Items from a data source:
== == ==

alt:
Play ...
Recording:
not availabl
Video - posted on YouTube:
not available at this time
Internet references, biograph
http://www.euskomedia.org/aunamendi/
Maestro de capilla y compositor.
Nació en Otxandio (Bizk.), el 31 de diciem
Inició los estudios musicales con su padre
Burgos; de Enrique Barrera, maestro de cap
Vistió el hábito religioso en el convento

== == ==

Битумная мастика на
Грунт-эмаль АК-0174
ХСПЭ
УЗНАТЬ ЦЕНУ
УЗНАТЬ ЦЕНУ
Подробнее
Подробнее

== == ==

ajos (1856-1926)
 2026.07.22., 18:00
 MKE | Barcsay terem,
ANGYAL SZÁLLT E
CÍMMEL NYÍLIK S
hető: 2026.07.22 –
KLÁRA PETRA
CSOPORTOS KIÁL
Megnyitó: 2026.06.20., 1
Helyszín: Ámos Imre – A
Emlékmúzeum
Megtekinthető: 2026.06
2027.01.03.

== == ==

* WHAT THE TASK REQUIRES *
In the records above, find the line with "hető: 2026.07.22 –"; write out exactly that line and each one after it, stopping after the line with "2027.01.03.".

* SOLUTION TO THIS TASK *
hető: 2026.07.22 –
KLÁRA PETRA
CSOPORTOS KIÁL
Megnyitó: 2026.06.20., 1
Helyszín: Ámos Imre – A
Emlékmúzeum
Megtekinthető: 2026.06
2027.01.03.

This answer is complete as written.